Two VMs that have caught my eye are:

  • LLVM: While I have seen posts that suggest not using LLVM as an VM, it does seem to have a lot going for it. It can do optimization, JIT, has a nice debugger already, etc. While there doesn't seem to be too much documentation on using LLVM in this manner, there is Cling which is capable of running c++11 as an interpreted language (which is pretty impressive), as well as the command-line tool 'lli'.

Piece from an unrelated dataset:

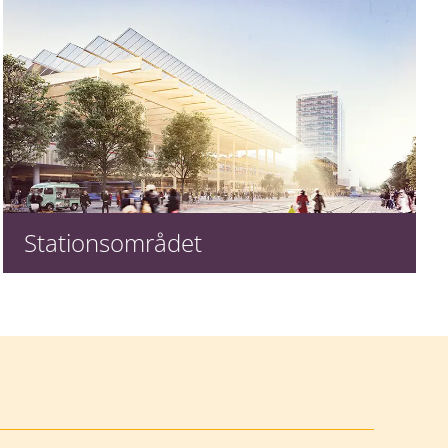
Stationsområdet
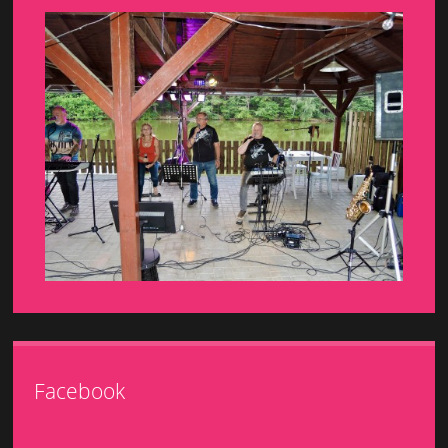
Facebook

  • libJIT: Technically this isn't a VM, but provides the necessary tools to create one.

So my questions are:

  1. Does anyone have experience with either of these VMs and can give negative/positive experiences.
  2. I've gone through a lot of the documentation for both LLVM and libJIT, but wanted to check if anyone had any recommendations for other resources (esp. for LLVM).
  3. Are there other VMs out there that I should consider? I've done some fairly extensive searches, so this not a question of what VMs are out there, but rather one of software that people have used and would recommend.

As for actual use of the VM I'm intending to embed the VM within a c++ program to provide a scriptable user environment. I'm already using Lua for some of the stuff, but for various reasons I want to be able to support other languages as well.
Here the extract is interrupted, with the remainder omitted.